Une deuxième explication réside dans les tarifs des médecins. Les professionnels ont ajusté leurs pratiques, en ajustant à la baisse leurs dépassements d’honoraires qui restent, selon la plupart des mutuelles, à la charge du patient.

La dernière raison, c’est évidemment la tendance démographique de fond du vieillissement de la population. Ce qui fait augmenter les dépenses de santé certes, mais les soins aux personnes âgées sont parmi les mieux remboursés, notamment les affections longue durée (ALD).

Si ces soins augmentent en proportion, ils réduisent donc le reste à charge de la population de manière générale.

Les chiffres datent d’avant le Covid et l’explosion de la pandémie. Il faudra attendre un an pour avoir des chiffres plus complets. Mais on sait déjà que la gratuité des tests va faire exploser la facture. Cette mesure a été estimée à un coût de 250 millions d’euros par mois depuis leur prise en charge à 100%. 1 million de test serait effectué en France en ce moment, sachant que pour un test PCR, le prélèvement et son examen en laboratoire coûtent 73 euros à la Sécurité sociale.

La prévision de déficit de la Sécurité sociale n’a pas encore été actualisée, mais en juin, il devait déjà s’élever à 52 milliards d’euros, contre une prévision initiale de 5,4 milliards d’euros, en additionnant le régime général et le fonds de solidarité vieillesse.

A partir d’une telle situation, la sécurité sociale a quatre solutions :

La première, la plus facile est de s’endetter sur les marchés. Ce qui se passe actuellement et notamment depuis le Covid 19. Avec des taux d’intérêt proches de zéro, cette dette est certes supportable, mais elle n’est garantie que par l’Etat.

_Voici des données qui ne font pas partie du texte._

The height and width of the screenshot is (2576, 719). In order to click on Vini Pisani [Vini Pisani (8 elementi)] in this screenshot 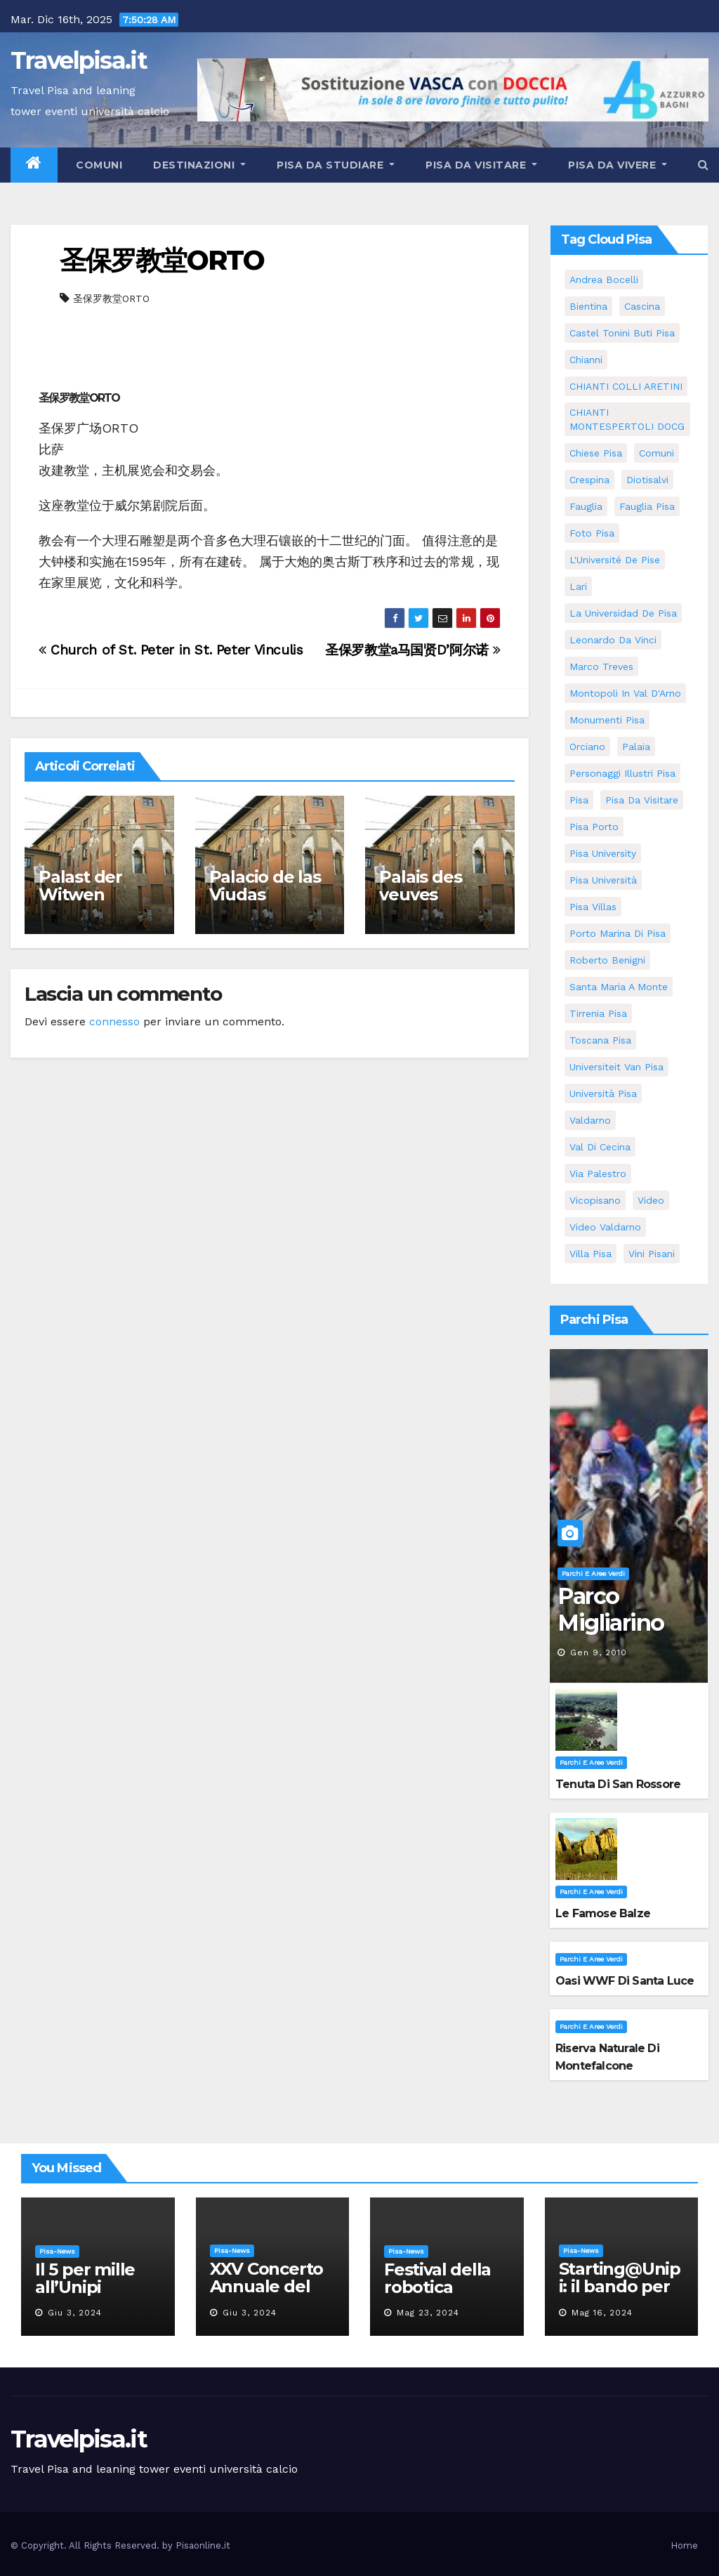, I will do `click(651, 1253)`.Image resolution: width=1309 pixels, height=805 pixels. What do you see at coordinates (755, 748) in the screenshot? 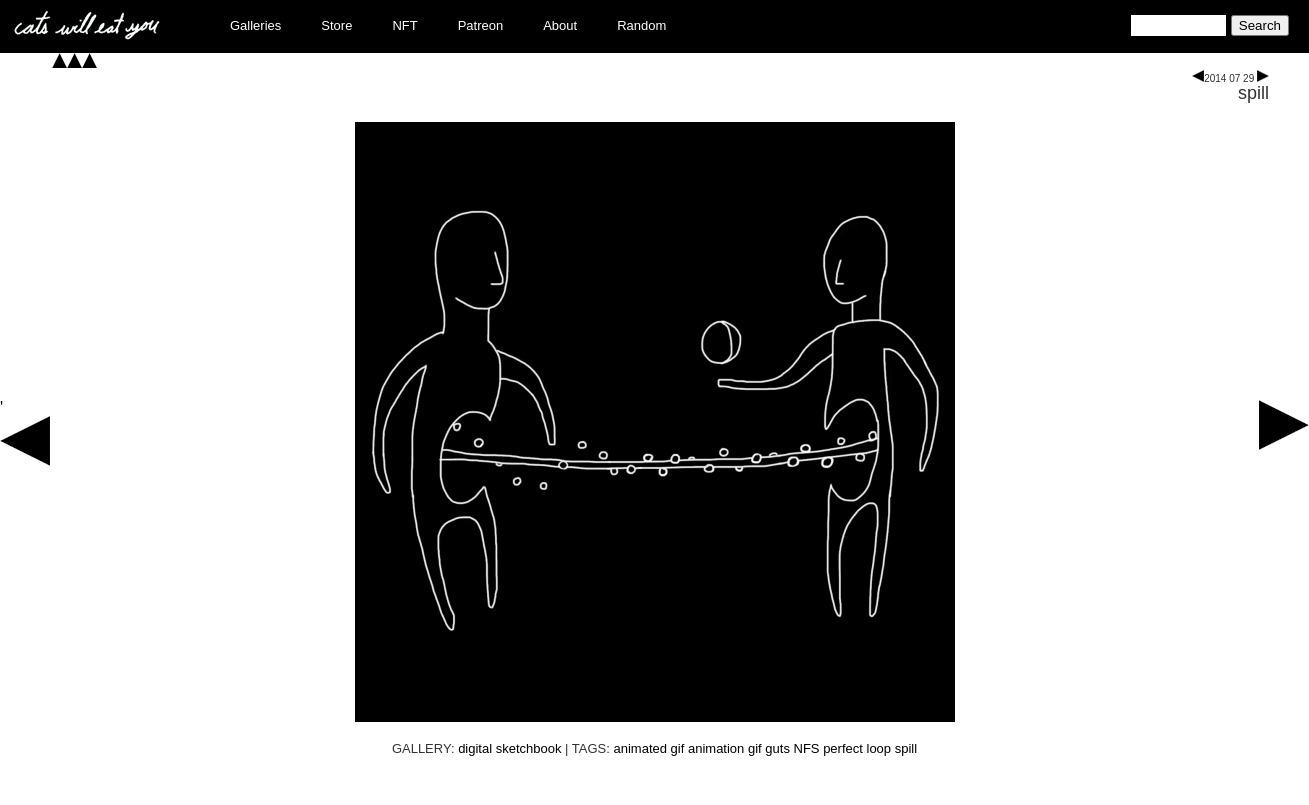
I see `gif` at bounding box center [755, 748].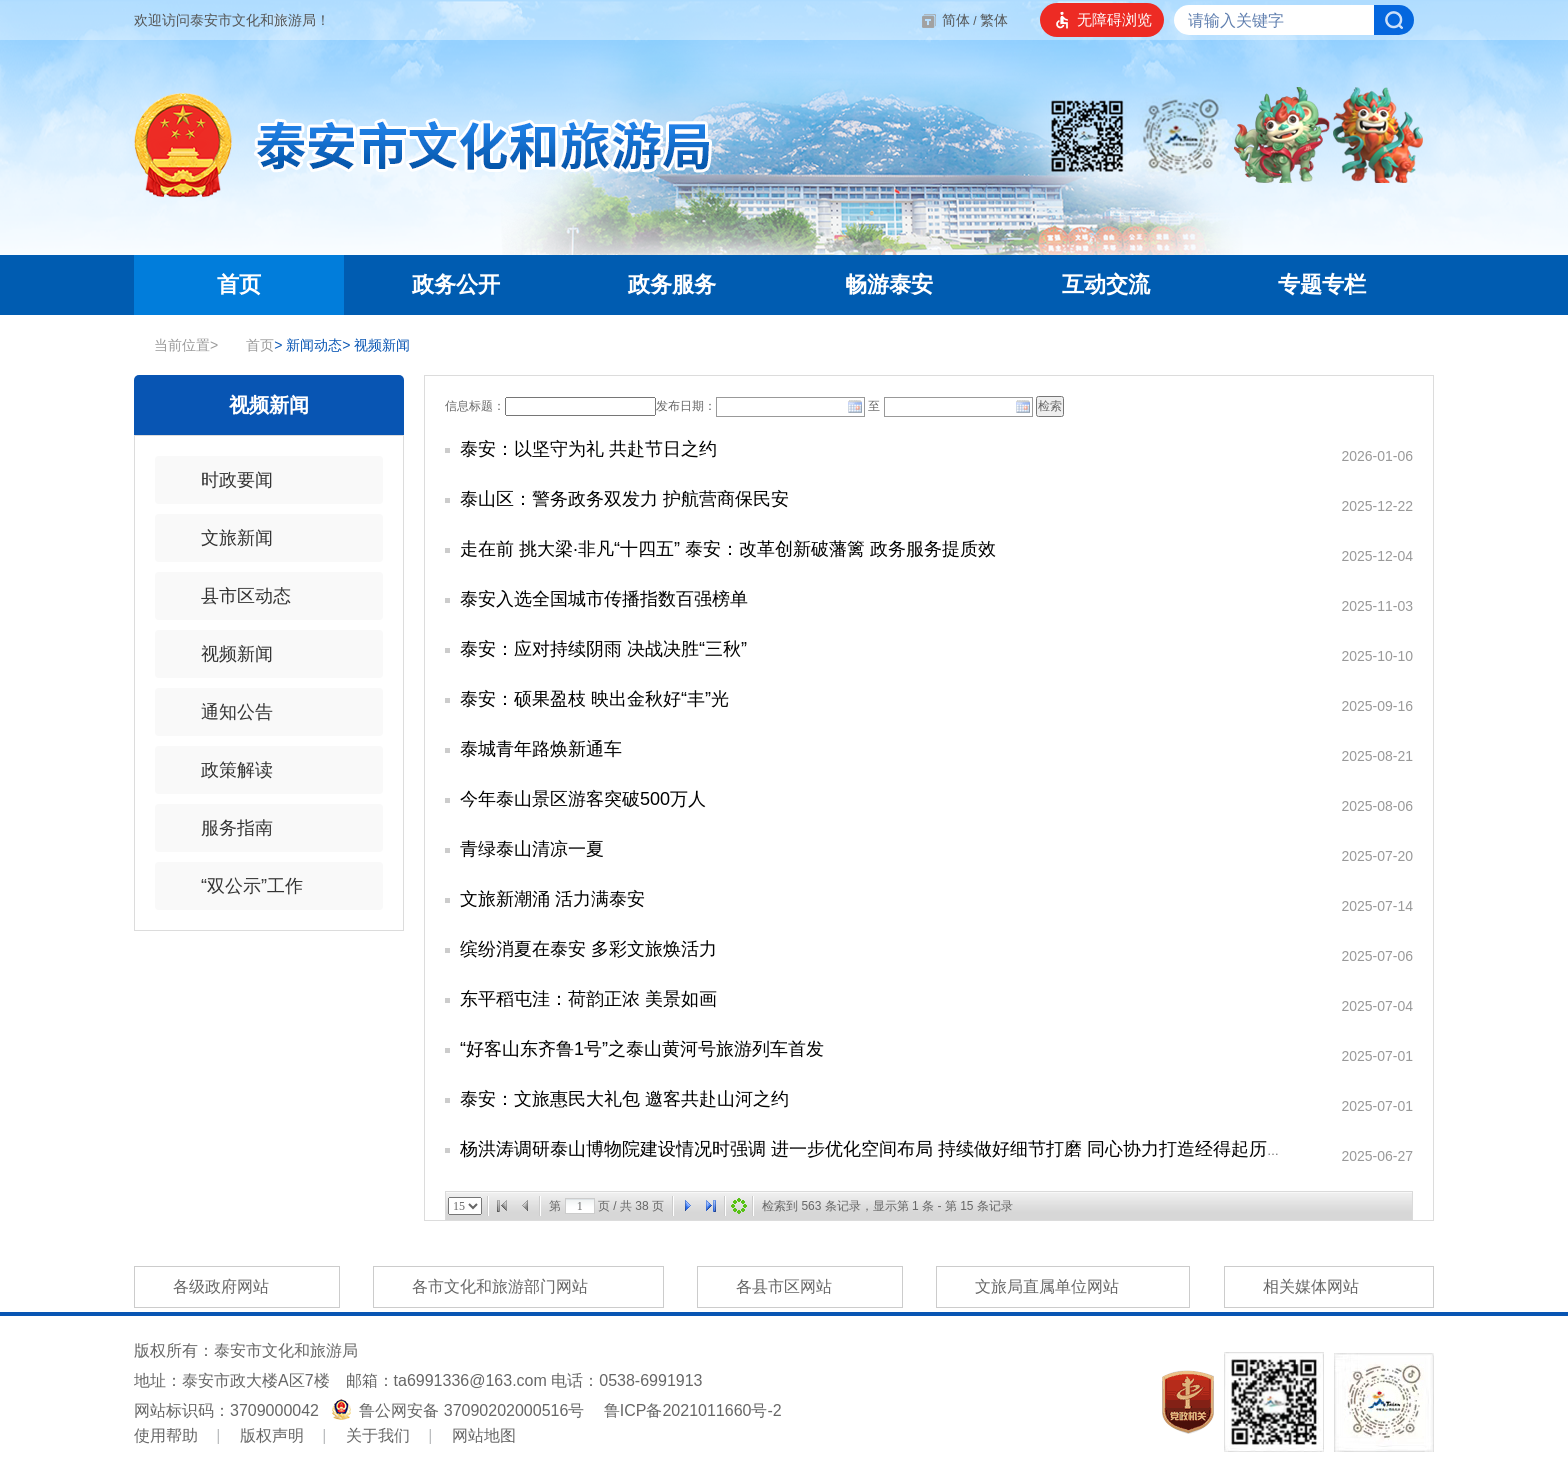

Or, 50 milliards de déficit, c’est 50 milliards d’endettement supplémentaires qu’il faudra bien financer, c'est donc à terme 50 milliards de coupes dans les dépenses ou 50 milliards de prélèvements supplémentaires.

La deuxième solution est d’augmenter les recettes de cotisations, ce qui augmenterait mécaniquement le cout du travail puisque ces cotisations santé sont chargées sur le salaire. Hypothèse compliquée à l’heure où on a besoin de compétitivité et de créer des emplois.

La troisième solution serait de fiscaliser une partie des besoins pour les faire supporter par l’impôt. Là encore, très compliquée dans un pays qui détient déjà le record du monde de la pression fiscale.

Reste la quatrième solution qui serait d’engager une vaste réforme structurelle en considérant que les dépenses de santé sont évidemment du ressort de la solidarité, mais qu’elles peuvent aussi être gérées selon la logique assurancielle. Un peu comme l’assurance automobile. L‘assurance automobile est obligatoire, mais l’assuré peut choisir son assureur, il peut choisir, au-delà d’un seuil minimum obligatoire, les risques et négocier sa prime selon son comportement de conducteur. Le bon conducteur bénéficie d’un bonus. Le mauvais est pénalisé par un malus.

Le système a beaucoup de défauts mais il fonctionne et les ressorts de son fonctionnement sont bien connus. Les acteurs du système les plus fragiles sont protégés par la branche solidarité de la Sécurité sociale, mais les autres sont en concurrence et la concurrence est évidemment un facteur de progrès et d’efficacité. Par ailleurs, chacun est responsabilisé sur la façon de se conduire et de conduire.

Le rapport à la santé pourrait être géré selon les mêmes principes. Le développement des assurances complémentaires, l’arrivée obligatoire des mutuelles ont préparé le terrain d’une telle évolution. Ce type de réforme permettrait de mesurer la performance des hôpitaux, les assureurs auraient intérêt à travailler avec les établissements les plus efficaces. Quant aux assurés, ils auraient intérêt à veiller à leur comportement et leur protection. La santé est injuste évidemment, mais certains terrains et certaines attitudes prédisposent plus que d’autres à certaines maladies, l’alcool, le tabac, la mal bouffe, l’hygiène personnelle sont sans doute responsables de 80 % des maladies les plus graves.

En matière de traitements, le système de santé français est sans doute encore l’un des meilleurs du monde... mais le système est aussi l’un des plus mauvais dans le domaine de la prévention. La prévention serait le moyen le plus efficace de faire des économies.